Figure 4. γδ T cells producing IL-17 are required for short-term memory.

(A) Representative track line from indicated animals exploring the short-term Y-maze. (B-D) Cognitive performance in the short-term Y-maze evaluated by discrimination ratio between the novel arm (N) versus the other arm (O) of IL-17-/-, TCRδ-/- compared to respective littermate controls (n=21-32) (B), WT → WT bone marrow chimeras (BMC) mice (n=23-27) (C) and WT after intra-cerebro-ventricular injection of isotype control (IgG) or anti-IL-17 (aIL-17) (n=10-12) (D). (E) Percentages of swimming time in the test quadrant of IL-17-/- and TCRδ-/- and respective littermate controls during the probe test of the long-term Morris Water Maze (MWM) (n=10-14). (F) Cognitive performance in the long-term Y-maze evaluated by discrimination ratio between the novel arm (N) versus the other arm (O) of IL-17-/-, TCRδ-/- compared to respective littermate controls (n=10-16). (G) Representative track line from indicated animals exploring the short-term Morris Water Maze (MWM) during the probe test, after a training phase with a platform in the lower left quadrant of the pool. (H) Corresponding percentages of time spent in the test quadrant of IL-17-/- and TCRδ-/- and respective littermate controls (n=8-16). Results are representative of 2-3 independent experiments in male mice. Error bars, mean + s.e.m. **P<0.05; **P<0.0; ***P<0.001. Paired Student’s t-test and One-way ANOVA followed by Bonferroni’s multiple comparison test were used to analyse discrimination ratio (%) and Time in quadrant (%) respectively.

Figure 5. IL-17 modulates synaptic plasticity and AMPA/NMDA ratio upon a short-term memory task.
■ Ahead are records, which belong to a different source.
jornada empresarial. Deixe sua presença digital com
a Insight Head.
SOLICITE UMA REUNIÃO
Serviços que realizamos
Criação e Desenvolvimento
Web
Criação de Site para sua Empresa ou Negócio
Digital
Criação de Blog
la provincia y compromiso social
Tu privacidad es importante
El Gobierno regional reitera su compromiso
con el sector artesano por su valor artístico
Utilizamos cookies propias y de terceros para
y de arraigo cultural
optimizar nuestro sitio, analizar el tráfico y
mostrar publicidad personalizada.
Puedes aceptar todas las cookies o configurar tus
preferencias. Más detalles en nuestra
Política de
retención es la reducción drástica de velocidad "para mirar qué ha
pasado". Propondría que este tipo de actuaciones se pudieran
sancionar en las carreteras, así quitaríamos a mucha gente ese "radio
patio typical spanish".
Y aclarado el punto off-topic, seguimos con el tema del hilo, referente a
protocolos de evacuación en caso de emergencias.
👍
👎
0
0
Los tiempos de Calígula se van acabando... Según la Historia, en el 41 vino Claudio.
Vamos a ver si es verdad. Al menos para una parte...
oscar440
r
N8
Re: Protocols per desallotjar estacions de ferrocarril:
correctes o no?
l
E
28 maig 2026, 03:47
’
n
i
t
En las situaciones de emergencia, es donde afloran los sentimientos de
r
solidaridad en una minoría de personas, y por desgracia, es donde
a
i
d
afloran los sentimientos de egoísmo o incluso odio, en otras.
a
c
(A-C) Time course (left panels) and magnitude (right panels) of LTP induced by theta-burst stimulation (TBS) in hippocampal slices from WT and IL-17-/- mice at steady state (A), after training in the short-term Y-Maze (B) and after training in the long-term MWM (C). When indicated, hippocampal slices from IL-17-/- mice were supplemented with IL-17 (10ng/mL) (n=3-7, Kruskal-Wallis test followed by Dunn's multiple comparisons test). (D-E) Input/Output (I/O) curves corresponding to the fEPSP slope evoked by different stimulation intensities (0.8-2.8 mA) of IL-17-/- compared to WT mice at steady state (D) and after training in the short-term Y-maze test (E) n=5-7, F-test. (F) Representative traces of EPSCs recorded at −70 mV and + 40 mV in neurons from WT and IL-17 -/- mice after training in the short-term Y-maze (left panels). Arrows indicate the amplitudes considered to calculate AMPAR/NMDAR ratio, depicted in the right panel. n=11-12, unpaired T-test. (G) Paired Pulse Facilitation, EPSCs at 50 ms interpulse intervals in WT and IL-17-/- after Y-maze (n=5-7, Mann-Whitney test). Data are mean ± s.e.m. **P<0.01, ***P<0.001.
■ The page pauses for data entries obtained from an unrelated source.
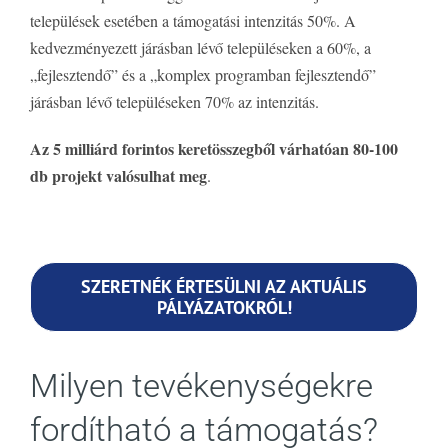
települések esetében a támogatási intenzitás 50%. A
kedvezményezett járásban lévő településeken a 60%, a
„fejlesztendő” és a „komplex programban fejlesztendő”
járásban lévő településeken 70% az intenzitás.
Az 5 milliárd forintos keretösszegből várhatóan 80-100
db projekt valósulhat meg
.
SZERETNÉK ÉRTESÜLNI AZ AKTUÁLIS
PÁLYÁZATOKRÓL!
Milyen tevékenységekre
fordítható a támogatás?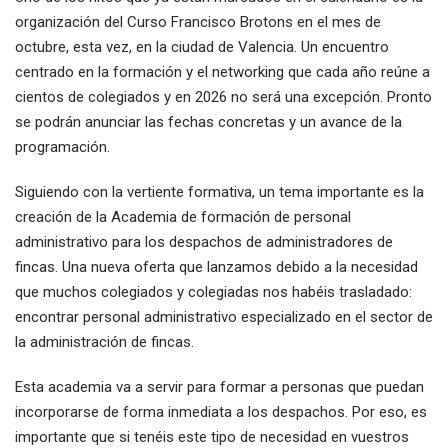
organización del Curso Francisco Brotons en el mes de
octubre, esta vez, en la ciudad de Valencia. Un encuentro
centrado en la formación y el networking que cada año reúne a
cientos de colegiados y en 2026 no será una excepción. Pronto
se podrán anunciar las fechas concretas y un avance de la
programación.
Siguiendo con la vertiente formativa, un tema importante es la
creación de la Academia de formación de personal
administrativo para los despachos de administradores de
fincas. Una nueva oferta que lanzamos debido a la necesidad
que muchos colegiados y colegiadas nos habéis trasladado:
encontrar personal administrativo especializado en el sector de
la administración de fincas.
Esta academia va a servir para formar a personas que puedan
incorporarse de forma inmediata a los despachos. Por eso, es
importante que si tenéis este tipo de necesidad en vuestros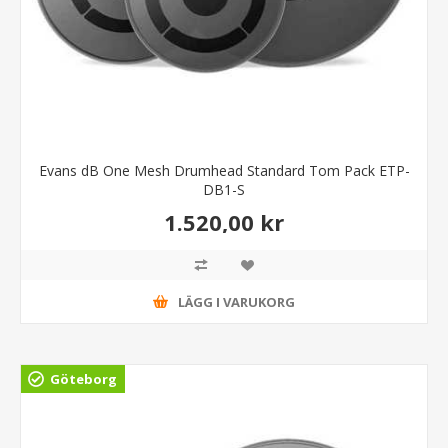
Evans dB One Mesh Drumhead Standard Tom Pack ETP-
DB1-S
1.520,00 kr
LÄGG I VARUKORG
Göteborg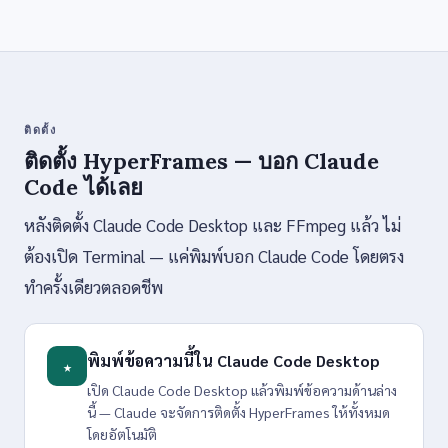
ติดตั้ง
ติดตั้ง HyperFrames — บอก Claude
Code ได้เลย
หลังติดตั้ง Claude Code Desktop และ FFmpeg แล้ว ไม่
ต้องเปิด Terminal — แค่พิมพ์บอก Claude Code โดยตรง
ทำครั้งเดียวตลอดชีพ
พิมพ์ข้อความนี้ใน Claude Code Desktop
★
เปิด Claude Code Desktop แล้วพิมพ์ข้อความด้านล่าง
นี้ — Claude จะจัดการติดตั้ง HyperFrames ให้ทั้งหมด
โดยอัตโนมัติ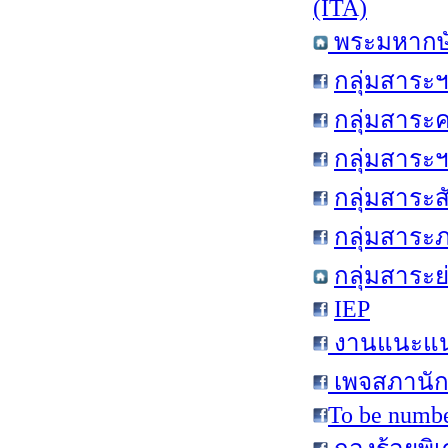
(ITA)
พระมหากษัต
กลุ่มสาระ
กลุ่มสาระ
กลุ่มสาระ
กลุ่มสาระ
กลุ่มสาร
กลุ่มสาระ
IEP
งานแนะแนว
เพจสภานัก
To be numbe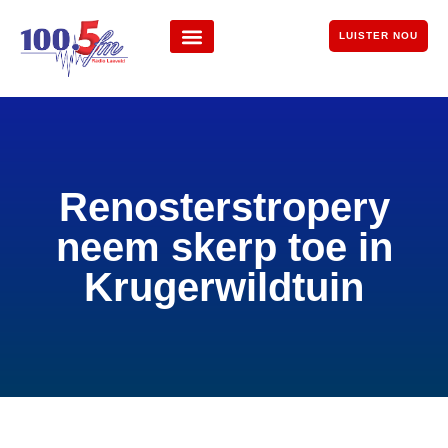
LUISTER NOU
Renosterstropery
neem skerp toe in
Krugerwildtuin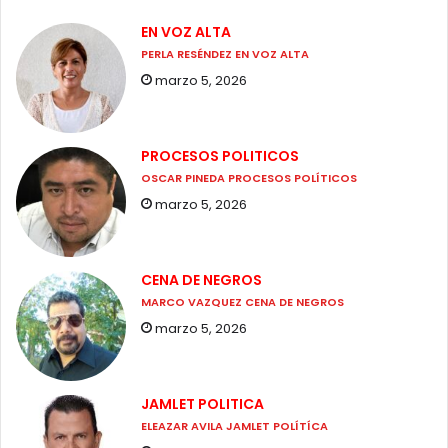
EN VOZ ALTA
PERLA RESÉNDEZ EN VOZ ALTA
marzo 5, 2026
PROCESOS POLITICOS
OSCAR PINEDA PROCESOS POLÍTICOS
marzo 5, 2026
CENA DE NEGROS
MARCO VAZQUEZ CENA DE NEGROS
marzo 5, 2026
JAMLET POLITICA
ELEAZAR AVILA JAMLET POLÍTÍCA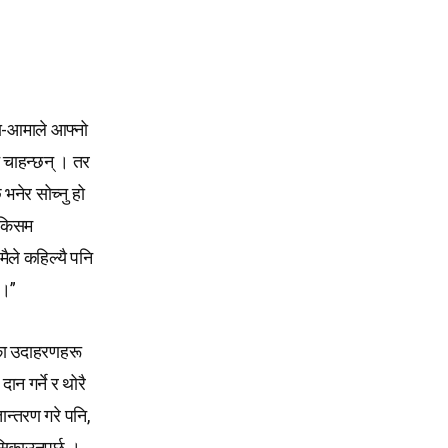
ुबा-आमाले आफ्नो
न चाहन्छन् । तर
 भनेर सोच्नु हो
म किसम
ैले कहिल्यै पनि
 ।”
ाएका उदाहरणहरू
न गर्ने र थोरै
ान्तरण गरे पनि,
 सिकाउनुपर्छ ।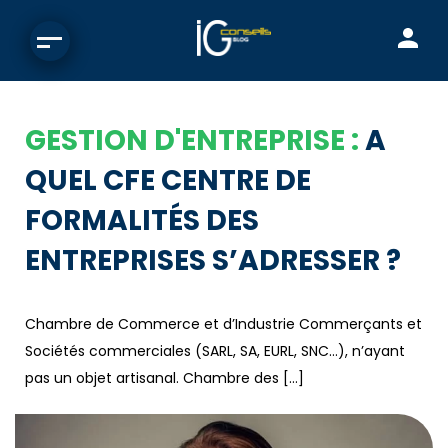
GESTION D'ENTREPRISE :
A
QUEL CFE CENTRE DE
FORMALITÉS DES
ENTREPRISES S’ADRESSER ?
Chambre de Commerce et d’Industrie Commerçants et
Sociétés commerciales (SARL, SA, EURL, SNC…), n’ayant
pas un objet artisanal. Chambre des […]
Figure 6. IL-17 promotes glial Brain-Derived Neurotrophic Factor (BDNF) production.

(A) BDNF concentration in mixed glial cultures supplemented with IL-17 normalized to the control condition (n=4-6, Mann-Whitney test). (B) BDNF concentration in the hippocampus at steady state, after short-term Y-Maze test and after long-term MWM test (n=4-9, Mann-Whitney test). (C) I/O curves corresponding to the fEPSP slope evoked by different stimulation intensities (0.8-3.0 mA) of WT, IL-17-/- IL-17-/- supplemented with BDNF (30 ng/mL) after short-term Y-maze test (n=5-6, F-test). (D-E) Time course (left panel) and magnitude (right panel) of LTP induced by TBS in CA1 region of hippocampal slices of (D) WT, IL-17 -/- and IL-17-/- supplemented with BDNF (30 ng/mL) and (E) WT, TCRδ-/- and TCRδ-/- supplemented with BDNF (30 ng/mL) after short-term Y-Maze test (n=4-7, Kruskal-Wallis test followed by Dunn's multiple comparisons test.). Raw data from IL-17 -/- in panel C and D are adapted from Fig 3B and E. Data from WT is the same in panels D and E. (E) Cognitive performance in Y-Maze evaluated by discrimination ratio between N versus O of WT and IL-17-/- mice tested after ICV injection of PBS (vehicle, vhc) or BDNF (n=8-16, Paired Student's t-test). Results are representative of 2-5 independent experiments. Data are mean ± s.e.m, *P<0.05; **P<0.01; ***P<0.001.